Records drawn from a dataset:
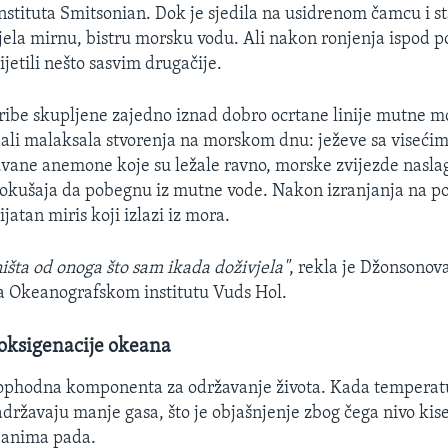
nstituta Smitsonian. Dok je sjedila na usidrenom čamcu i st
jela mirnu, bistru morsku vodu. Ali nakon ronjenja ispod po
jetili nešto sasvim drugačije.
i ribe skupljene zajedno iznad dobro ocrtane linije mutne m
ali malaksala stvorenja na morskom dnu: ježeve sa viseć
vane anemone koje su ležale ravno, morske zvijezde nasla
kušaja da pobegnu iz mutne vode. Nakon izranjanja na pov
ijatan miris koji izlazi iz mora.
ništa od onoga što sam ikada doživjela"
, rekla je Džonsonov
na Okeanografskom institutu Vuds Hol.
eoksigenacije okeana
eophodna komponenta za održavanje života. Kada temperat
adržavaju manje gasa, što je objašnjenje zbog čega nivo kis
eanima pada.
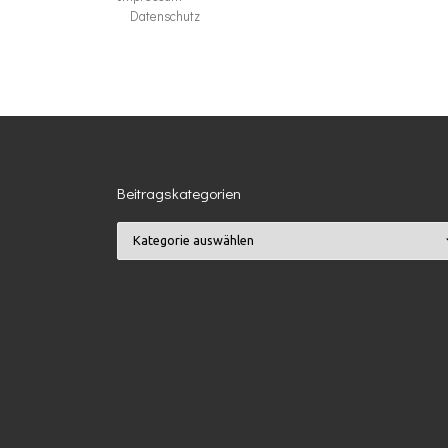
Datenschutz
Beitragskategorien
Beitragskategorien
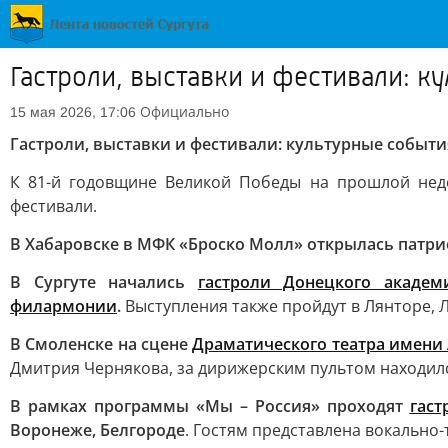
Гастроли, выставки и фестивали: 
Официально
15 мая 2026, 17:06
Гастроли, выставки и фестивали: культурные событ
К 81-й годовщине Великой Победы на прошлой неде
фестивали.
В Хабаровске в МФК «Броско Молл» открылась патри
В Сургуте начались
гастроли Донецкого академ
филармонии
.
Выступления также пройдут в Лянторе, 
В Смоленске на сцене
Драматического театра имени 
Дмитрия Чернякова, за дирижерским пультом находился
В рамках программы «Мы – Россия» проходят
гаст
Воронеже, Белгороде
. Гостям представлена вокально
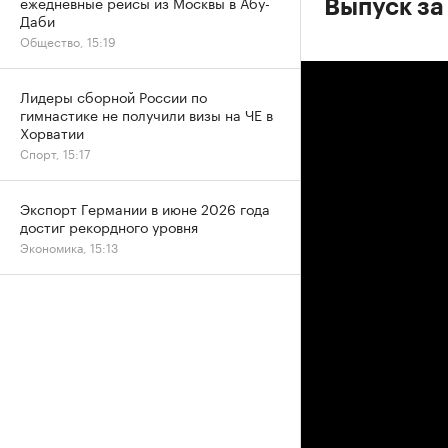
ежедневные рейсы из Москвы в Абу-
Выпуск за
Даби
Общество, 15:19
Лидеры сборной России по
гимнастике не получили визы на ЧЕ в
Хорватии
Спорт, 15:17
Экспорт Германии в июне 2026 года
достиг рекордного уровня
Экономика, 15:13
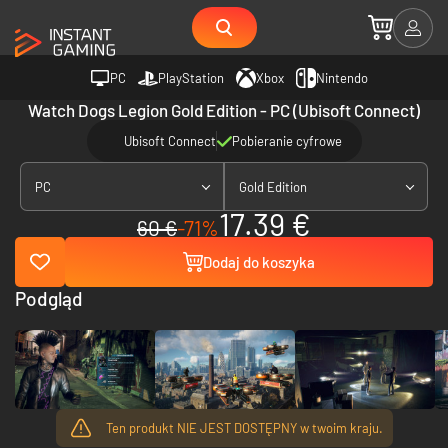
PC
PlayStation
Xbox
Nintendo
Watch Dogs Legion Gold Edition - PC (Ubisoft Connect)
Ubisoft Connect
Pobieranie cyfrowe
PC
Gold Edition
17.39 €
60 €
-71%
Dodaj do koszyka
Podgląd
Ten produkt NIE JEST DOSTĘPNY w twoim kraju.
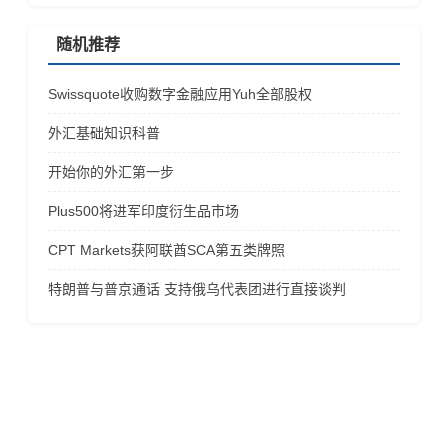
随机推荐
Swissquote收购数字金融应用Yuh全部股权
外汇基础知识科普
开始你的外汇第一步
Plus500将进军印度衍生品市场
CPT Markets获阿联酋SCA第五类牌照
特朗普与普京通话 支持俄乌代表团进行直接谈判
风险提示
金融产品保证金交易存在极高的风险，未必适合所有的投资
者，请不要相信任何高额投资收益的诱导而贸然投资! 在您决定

* * *

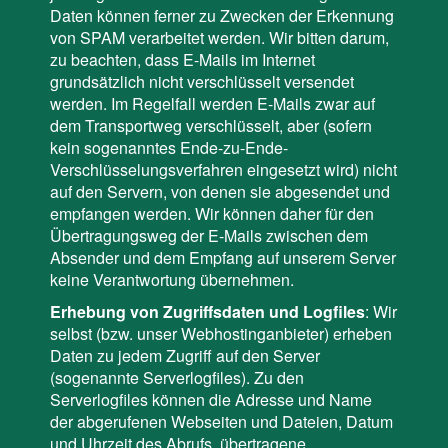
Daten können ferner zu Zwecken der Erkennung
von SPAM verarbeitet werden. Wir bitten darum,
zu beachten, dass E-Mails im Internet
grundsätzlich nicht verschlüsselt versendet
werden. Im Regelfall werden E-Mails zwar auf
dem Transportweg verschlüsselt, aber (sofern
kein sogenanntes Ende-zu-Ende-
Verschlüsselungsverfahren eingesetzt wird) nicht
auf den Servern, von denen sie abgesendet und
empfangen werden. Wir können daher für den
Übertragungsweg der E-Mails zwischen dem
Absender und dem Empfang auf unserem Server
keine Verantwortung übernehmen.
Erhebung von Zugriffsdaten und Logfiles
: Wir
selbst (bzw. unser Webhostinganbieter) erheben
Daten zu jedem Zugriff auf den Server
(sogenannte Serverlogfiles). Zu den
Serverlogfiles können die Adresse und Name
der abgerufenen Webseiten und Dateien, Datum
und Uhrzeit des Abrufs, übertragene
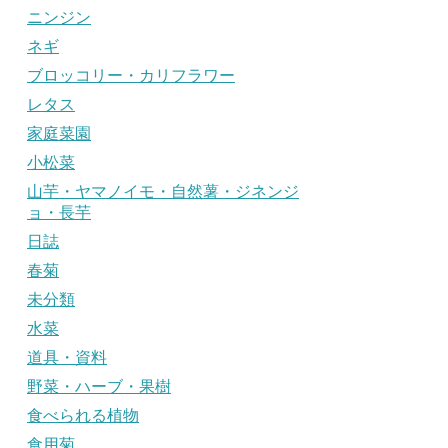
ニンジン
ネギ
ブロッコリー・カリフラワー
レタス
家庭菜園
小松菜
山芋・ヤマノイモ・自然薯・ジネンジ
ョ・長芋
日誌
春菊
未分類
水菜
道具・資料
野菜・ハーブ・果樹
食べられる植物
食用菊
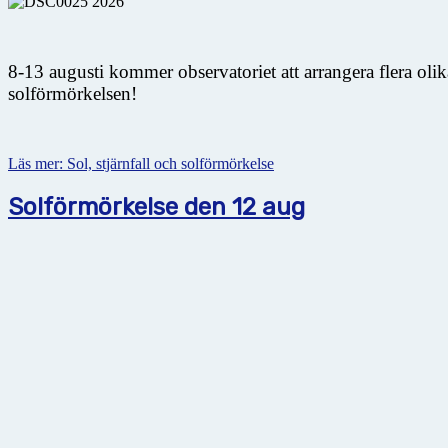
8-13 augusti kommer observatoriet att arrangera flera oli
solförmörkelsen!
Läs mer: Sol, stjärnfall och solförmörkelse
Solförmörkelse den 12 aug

* * *

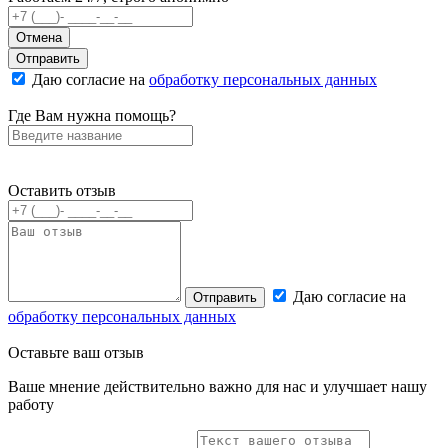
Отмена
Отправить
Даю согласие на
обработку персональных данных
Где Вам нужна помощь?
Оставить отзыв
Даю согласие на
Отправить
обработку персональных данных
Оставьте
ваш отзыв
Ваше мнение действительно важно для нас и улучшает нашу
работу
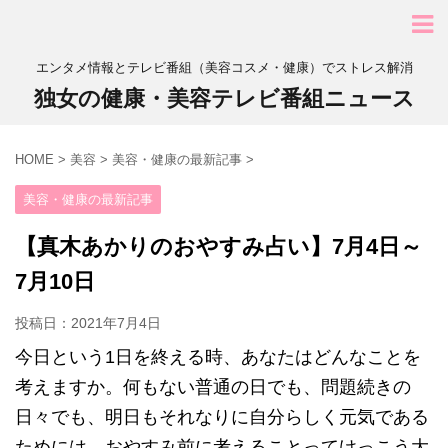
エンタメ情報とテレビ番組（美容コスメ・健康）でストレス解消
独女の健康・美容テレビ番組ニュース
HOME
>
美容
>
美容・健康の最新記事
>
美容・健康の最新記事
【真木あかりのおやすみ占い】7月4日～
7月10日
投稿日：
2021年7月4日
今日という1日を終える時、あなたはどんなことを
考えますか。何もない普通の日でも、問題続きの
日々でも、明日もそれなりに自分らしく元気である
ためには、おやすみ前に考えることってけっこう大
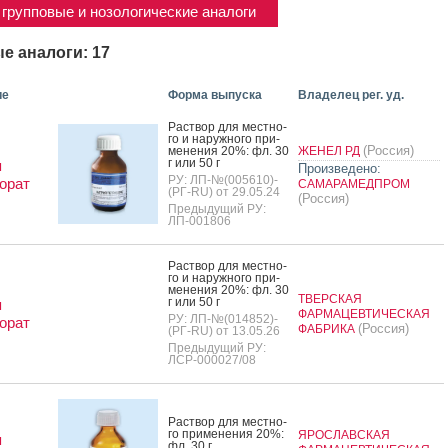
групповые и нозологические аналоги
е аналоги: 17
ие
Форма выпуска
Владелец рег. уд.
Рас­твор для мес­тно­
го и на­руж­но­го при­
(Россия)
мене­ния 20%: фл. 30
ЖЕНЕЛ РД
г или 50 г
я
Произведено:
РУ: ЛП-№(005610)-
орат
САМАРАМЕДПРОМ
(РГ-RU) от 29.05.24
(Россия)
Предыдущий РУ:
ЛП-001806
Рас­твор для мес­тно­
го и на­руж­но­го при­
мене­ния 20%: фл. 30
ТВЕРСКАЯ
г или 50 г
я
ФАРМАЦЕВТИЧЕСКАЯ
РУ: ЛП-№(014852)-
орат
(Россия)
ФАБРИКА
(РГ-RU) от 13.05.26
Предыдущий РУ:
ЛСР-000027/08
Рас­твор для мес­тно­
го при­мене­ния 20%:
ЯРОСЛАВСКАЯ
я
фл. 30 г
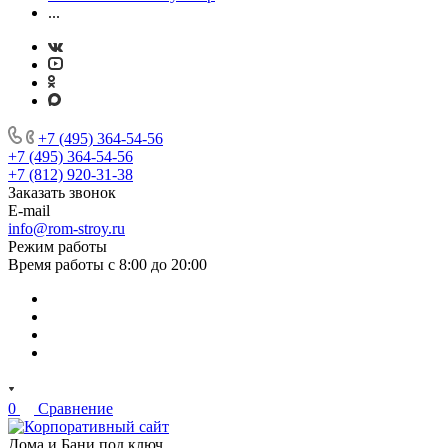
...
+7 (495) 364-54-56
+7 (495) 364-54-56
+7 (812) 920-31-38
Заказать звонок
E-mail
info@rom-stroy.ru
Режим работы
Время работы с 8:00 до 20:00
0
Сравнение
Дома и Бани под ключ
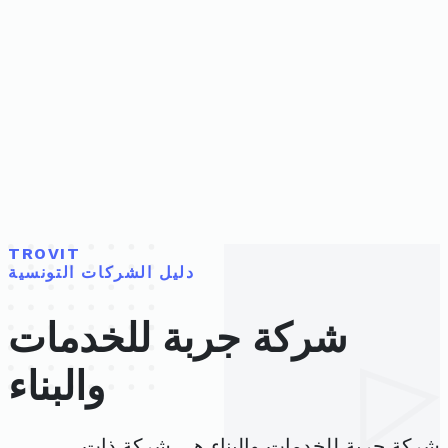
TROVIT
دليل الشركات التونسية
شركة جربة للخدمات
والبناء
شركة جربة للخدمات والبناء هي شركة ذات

Assignment: A single number is asked for: how many lines in the entries above hold the string "جربة".

Result below: 2